Published in final edited form as: Ann Surg. 2023 Sep 27;279(4):714–719. doi: 10.1097/SLA.0000000000006105

Rate of Emergency Lower Extremity Amputations in the United States among Medicare Beneficiaries

Shukri HA Dualeh 1,2, Chloe A Powell 2,3, Nicholas Kunnath 2, Matthew A Corriere 2,3, Andrew M Ibrahim 1,2,4
PMCID: PMC10939986  NIHMSID: NIHMS1932113  PMID: 37753648

Abstract

Objective:

To determine the rate of emergency versus elective lower extremity amputations in the United States

Background:

Lower extremity amputation is a common endpoint for patients with poorly controlled diabetes and multilevel peripheral vascular disease. While the procedure is ideally performed electively, patients with limited access may present later and require an emergency operation. To what extent rates of emergency amputation for lower extremity vary across the United States is unknown.

Methods:

Evaluation of Medicare beneficiaries who underwent lower extremity amputation between 2015–2020. The rate was determined for each zip code and placed into rank order from lowest to highest rate. We merged each beneficiary’s place of residence and location of care with the American Hospital Association Annual Survey using Google Maps Application Programming Interface to determine the travel distance for patients to undergo their procedure.

Results:

Of 233,084 patients, 66.3%(154,597) were men, 69.8%(162,786) were White. Average age(SD) was 74 year(8). There was wide variation in rates of emergency lower extremity amputation.
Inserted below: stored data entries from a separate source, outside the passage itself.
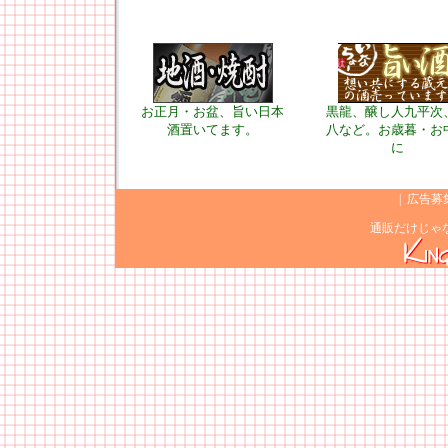
お正月・お盆、旨い日本
黒龍、醸し人九平次
酒置いてます。
八など。お歳暮・お
に
|
広告募
通販だけじゃ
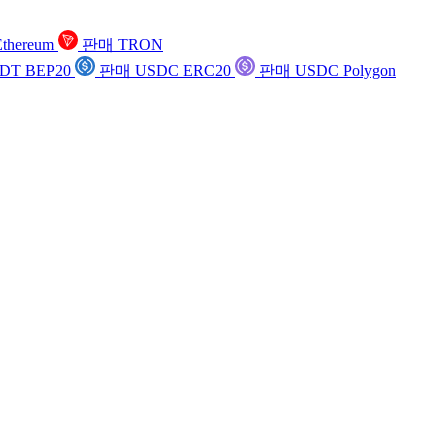
thereum
판매 TRON
DT BEP20
판매 USDC ERC20
판매 USDC Polygon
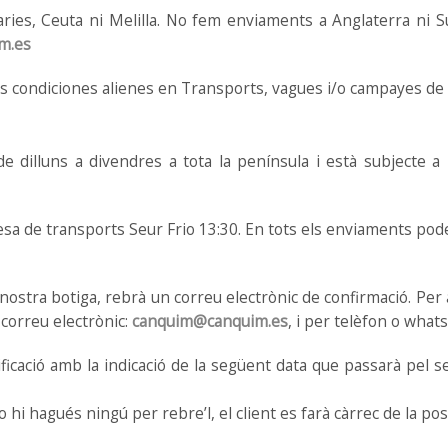
naries, Ceuta ni Melilla. No fem enviaments a Anglaterra ni 
m.es
s condiciones alienes en Transports, vagues i/o campayes de 
 dilluns a divendres a tota la península i està subjecte a l
esa de transports Seur Frio 13:30. En tots els enviaments pod
ostra botiga, rebrà un correu electrònic de confirmació. Per a
correu electrònic:
canquim@canquim.es
, i per telèfon o what
ficació amb la indicació de la següent data que passarà pel se
t no hi hagués ningú per rebre’l, el client es farà càrrec de la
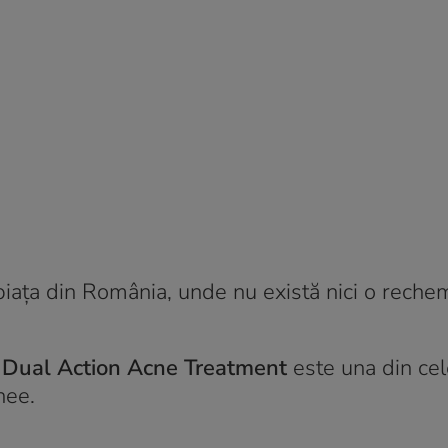
iața din România, unde nu există nici o reche
 Dual Action Acne Treatment
este una din ce
nee.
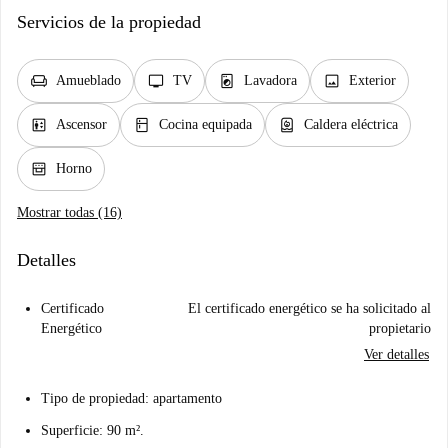
Servicios de la propiedad
chair
tv
local_laundry_service
image
Amueblado
TV
Lavadora
Exterior
elevator
kitchen
water_heater
Ascensor
Cocina equipada
Caldera eléctrica
oven_gen
Horno
Mostrar todas (16)
Detalles
Certificado
El certificado energético se ha solicitado al
Energético
propietario
Ver detalles
Tipo de propiedad: apartamento
Superficie: 90 m².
The lowest quintile of zip codes demonstrated an emergency amputation rate of 3.7% while the highest quintile demonstrated 90%. Median travel distance in the lowest emergency surgery rate quintile was 34.6 miles compared to 10.5 miles in the highest quintile of emergency surgery (p<0.001).

Conclusion:

There is wide variation in the rate of emergency lower extremity amputations among Medicare beneficiaries, suggesting variable access to essential vascular care. Travel distance and rate amputation have an inverse relationship, suggesting that barriers other than travel distance are playing a role.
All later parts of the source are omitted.